B.C. resource sector seeks gas subsidies, stumpage reform

Costal GasLink pipeline project Image: Coastal GasLink

Throughout a pandemic lockdown that closed so many businesses in B.C. this year, natural resources was the one sector of the economy that kept British Columbians working.

Mines in B.C. kept operating throughout the pandemic, soaring lumber prices helped restore shifts that many sawmills had cut last year, and four major energy projects kept roughly 12,000 British Columbians busy building dams and pipelines and setting the stage for a new multibillion-dollar liquefied natural gas (LNG) industry.

Three of the major energy projects – the Site C dam, the Coastal GasLink pipeline and LNG Canada – are proceeding with the support of the BC NDP government, while one – the Trans Mountain pipeline expansion – is moving ahead despite opposition from the provincial government.

Despite the resource sector’s relative resilience this year, industry associations say the NDP government will need to address some pain points to ensure long-term competitiveness, notably in forestry and mining.

Forestry accounts for roughly three per cent of B.C.’s GDP, according to Natural Resources Canada. But the industry got hammered last year. Six sawmills closed permanently, but lumber prices soared this summer. Many forestry companies that had been forced to eliminate shifts were therefore able to bring workers back.

In its recent third-quarter financials, Canfor Corp. reported operating income of $347 million, which is a $289 million increase over its 2020 second-quarter earnings. The company cited an “unprecedented” surge in lumber prices for the increased earnings.

In its third quarter financials, West Fraser Timber Co.reported $454 million in earnings from its lumber segment compared with $66 million in 2020’s second quarter. However, the company noted that most of the earnings increase came from southern yellow pine produced by its American sawmills.

The “unprecedented” jump in lumber prices was due, in part, to supply issues, as a number of North American sawmills curtailed production, in some cases due to pandemic restrictions. In other words, the recent record high lumber prices are likely a blip.

Over the longer term, however, the industry faces ongoing challenges. They include U.S. softwood lumber duties, a shrinking timber supply, carbon taxes, increasing regulation and a stumpage system that critics say isn’t responsive enough to market and price volatility.

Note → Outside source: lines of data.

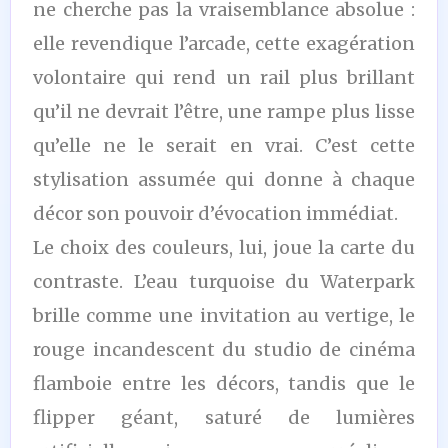
ne cherche pas la vraisemblance absolue :
elle revendique l’arcade, cette exagération
volontaire qui rend un rail plus brillant
qu’il ne devrait l’être, une rampe plus lisse
qu’elle ne le serait en vrai. C’est cette
stylisation assumée qui donne à chaque
décor son pouvoir d’évocation immédiat.
Le choix des couleurs, lui, joue la carte du
contraste. L’eau turquoise du Waterpark
brille comme une invitation au vertige, le
rouge incandescent du studio de cinéma
flamboie entre les décors, tandis que le
flipper géant, saturé de lumières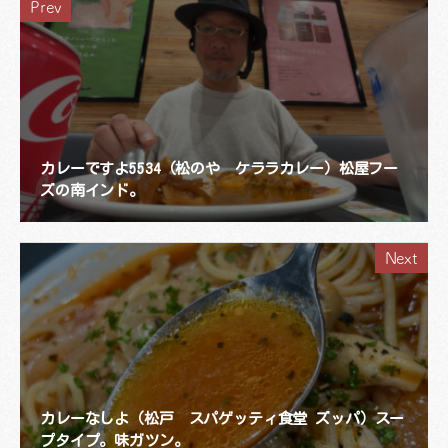
Prev
カレーですよ5534（松のや ケララカレー）松屋フー
ズの南インド。
Next
カレーなしよ（松戸 スパゲッティ食堂 ズッパ）スー
プタイプ。味ガツン。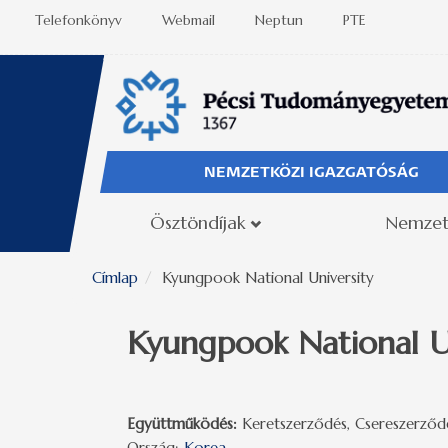
Ugrás a tartalomra
Telefonkönyv
Webmail
Neptun
PTE
NEMZETKÖZI IGAZGATÓSÁG
Ösztöndíjak
Nemzet
Címlap
Kyungpook National University
Kyungpook National Un
Együttműködés:
Keretszerződés, Csereszerződ
Ország:
Korea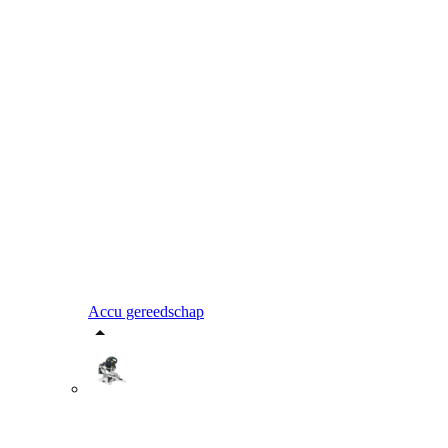
Accu gereedschap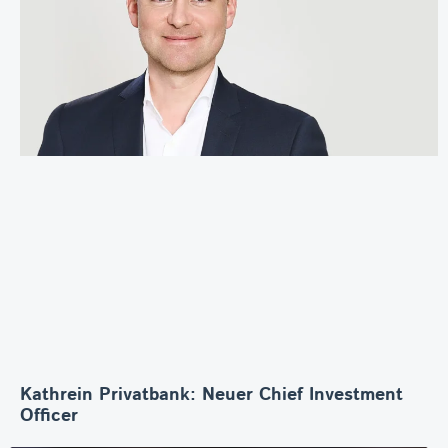
Kathrein Privatbank: Neuer Chief Investment
Officer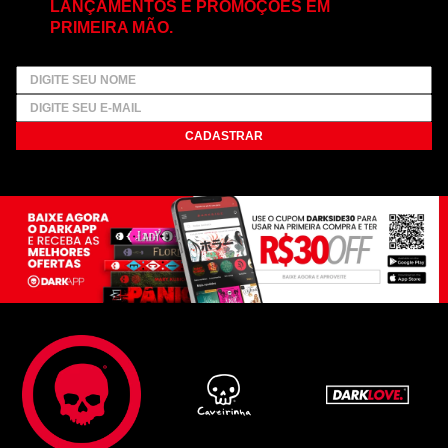
LANÇAMENTOS E PROMOÇÕES EM
PRIMEIRA MÃO.
CADASTRAR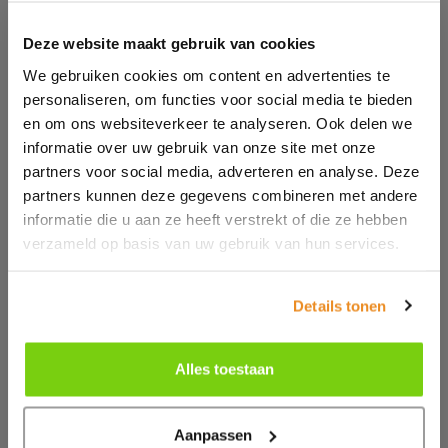
Deze website maakt gebruik van cookies
We gebruiken cookies om content en advertenties te
personaliseren, om functies voor social media te bieden
en om ons websiteverkeer te analyseren. Ook delen we
informatie over uw gebruik van onze site met onze
partners voor social media, adverteren en analyse. Deze
partners kunnen deze gegevens combineren met andere
informatie die u aan ze heeft verstrekt of die ze hebben
verzameld op basis van uw gebruik van hun services.
Details tonen
Alles toestaan
PW038
RS331
Classic Ear
DYNAMIC
Aanpassen
Protectors
SOFTSHELL COAT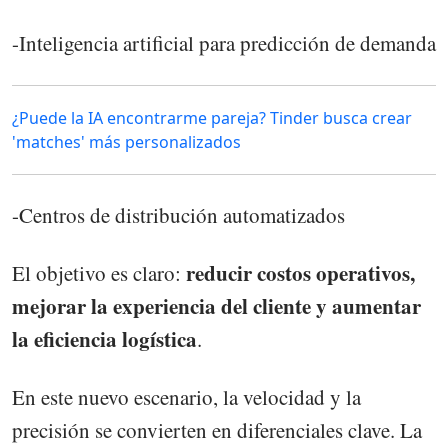
-Inteligencia artificial para predicción de demanda
¿Puede la IA encontrarme pareja? Tinder busca crear
'matches' más personalizados
-Centros de distribución automatizados
reducir costos operativos,
El objetivo es claro:
mejorar la experiencia del cliente y aumentar
la eficiencia logística
.
En este nuevo escenario, la velocidad y la
precisión se convierten en diferenciales clave. La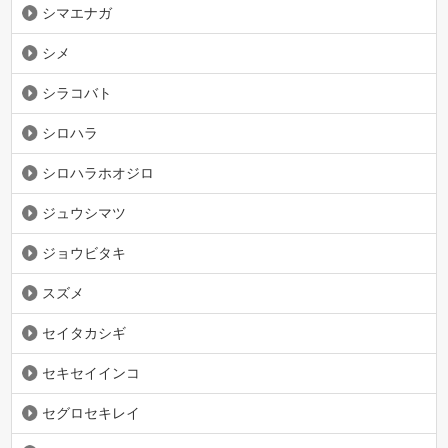
シマエナガ
シメ
シラコバト
シロハラ
シロハラホオジロ
ジュウシマツ
ジョウビタキ
スズメ
セイタカシギ
セキセイインコ
セグロセキレイ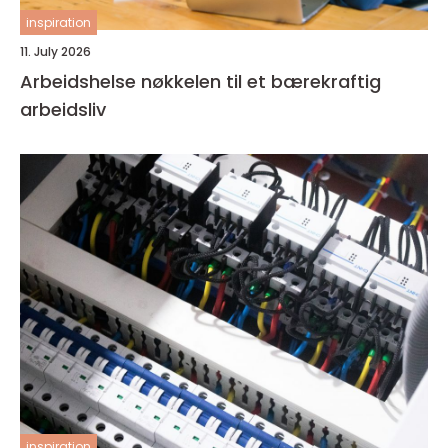
inspiration
11. July 2026
Arbeidshelse nøkkelen til et bærekraftig
arbeidsliv
inspiration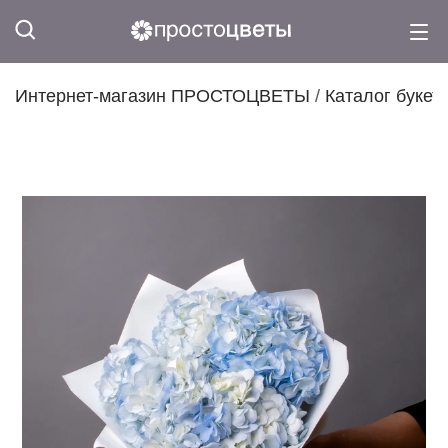
Интернет-магазин ПРОСТОЦВЕТЫ
/
Каталог букет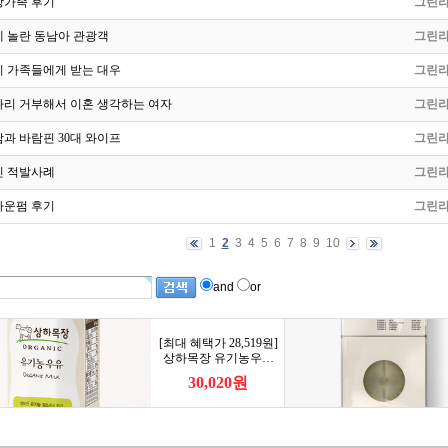
상가족 후기
그린
에 놀란 동남아 관광객
그린
이 가족들에게 받는 대우
그린
자리 거부해서 이혼 생각하는 여자
그린
남과 바람핀 30대 와이프
그린
친 적발사례
그린
다운펌 후기
그린
1
2
3
4
5
6
7
8
9
10
and
or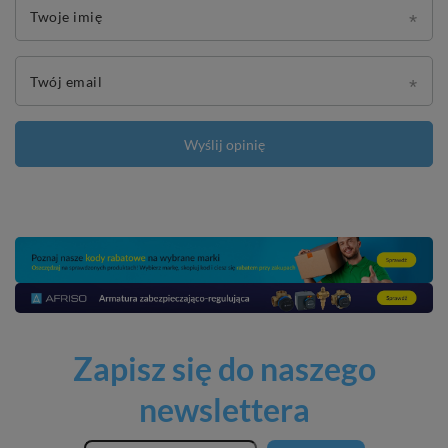
Twoje imię
Twój email
Wyślij opinię
Zapisz się do naszego
newslettera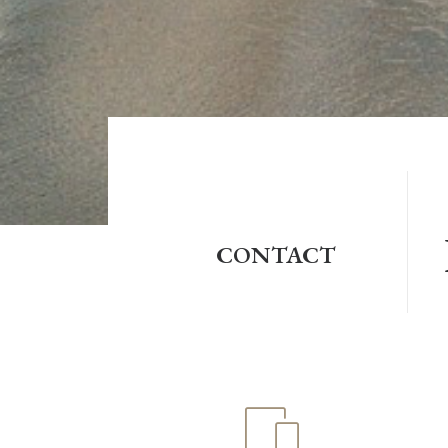
CONTACT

The Council of Forest Industries (COFI) has asked government to reform the stumpage system to make it more responsive to markets and prices, and draw hard lines around the working forest to prevent any further loss in the timber supply.

While the opposition BC Liberal Party committed to some of those reforms, George Heyman, the NDP government’s minister of Environment and Climate Change, made it clear during a debate that an NDP government is wary of changing the stumpage system.

“If we play with stumpage, we open ourselves up to softwood lumber tariff disputes from the United States yet again,” Heyman said. “What we do want to do is ensure that we look for ways to add value to our product, therefore employing more people.”

The NDP has pledged to give preference to high value-added manufacturing – cross-laminated timber, for example – when allocating forest tenure.

Bob Brash, executive director for the Truck Loggers Association, questions the assumption that companies will make the necessary investments in B.C. to develop these higher-value manufacturing facilities without a competitive landscape.

“The remanufacturing and value-added sectors in B.C. require significant capital investment to meet … government’s ambitions,” Brash said. “However, they cite uncertainty in the land base, high cost structures, excessive taxation rates, labour shortages [and] industrial land erosion as some of the many factors stopping such investment.”

Meanwhile, mining has generally done well in B.C. in recent years. But as an energy-intensive trade-exposed industry, its longer-term prospects are in some doubt.

Because mines and pulp mills export the goods they produce, they compete with producers elsewhere. They also consume a lot of energy, and, in B.C., that means high carbon taxes. But because few jurisdictions in the world have carbon taxes that are as high as B.C.’s, it puts the province’s industries at competitive disadvantage.

The Mining Association of BC recently warned that, without measures to address the competitive disadvantage they face from high carbon taxes, 14 operating mines in B.C. could shrink to just five by 2040.

As for oil and gas, the provincial government has come under increasing pressure to end to end the deep well credits for natural gas producers that offset the high cost of deep horizontal drilling by forgoing oil and gas royalties for the government.

Stewart Muir, executive director for Resource Works, cautions against any moves that would deter an industry that has invested billions in B.C.

Abolishing drilling credits, he wrote recently, “would ensure that capital investments would not be made in B.C.